Slowly, though, cracks in the social surface are appearing, which career coaches are eager to wedge open even further.

When graduate students visit one of the career counseling offices at the University of Colorado, Molly Thompson, 44, a counselor for the masters of the environment program, asks them to calculate their “survival number”: the minimum amount of money they need to get by, taking into account rent, food and student loans. They account for inflation by adding 15 percent. Then they calculate 20 percent above that baseline number. That’s the figure they use to anchor their salary negotiations, as they apply for their first jobs out of graduate school.

When Ms. Thompson first started offering salary negotiation workshops, she couldn’t get students to show up. They told her they were too scared and would accept whatever compensation was offered to them.

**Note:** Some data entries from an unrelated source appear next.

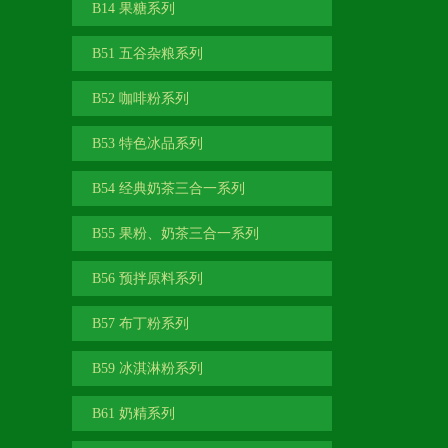
B14 果糖系列
B51 五谷杂粮系列
B52 咖啡粉系列
B53 特色冰品系列
B54 经典奶茶三合一系列
B55 果粉、奶茶三合一系列
B56 预拌原料系列
B57 布丁粉系列
B59 冰淇淋粉系列
B61 奶精系列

Colorado’s salary transparency law, which went into effect in 2021 and is similar to New York’s enacted last year, has been a boon. Although the law requires companies to share a pay range with job candidates, not all companies are following it in good faith, Ms. Thompson said. Some employers are posting ranges as large as $25,000 to $200,000.

But at least students aren’t feeling as if their negotiation process means bumping around in the dark, hoping they won’t stub their toes.

Even in states without sweeping salary transparency laws, workers are learning from the model created by these laws and protecting themselves from being lowballed. Keren Gifford, 38, who works in health care analytics in Pennsylvania, said that when her previous employer asked her to share how much she had made in a prior role she refused to answer, sidestepping by saying how much she wanted to make in her next position. The human resources team chided her. She didn’t care.

Other workers are ratcheting up their efforts by calling on friends, relatives and even strangers for information about how much money they should ask for at work. Alexis Kirton, 29, was recently on a date with a white man who worked in her industry — gaming. Aware, as a Black woman, that in many industries, hers included, women of color are often paid the least, she shared her salary to see whether he thought she was making enough. They later called it off, but she still hopes to contact him for advice before her next salary negotiation meeting.

“We didn’t end it on bad enough terms, so I will probably reach out,” she said.

His response last time was instructive, after all: “He told me I should be making so much more.”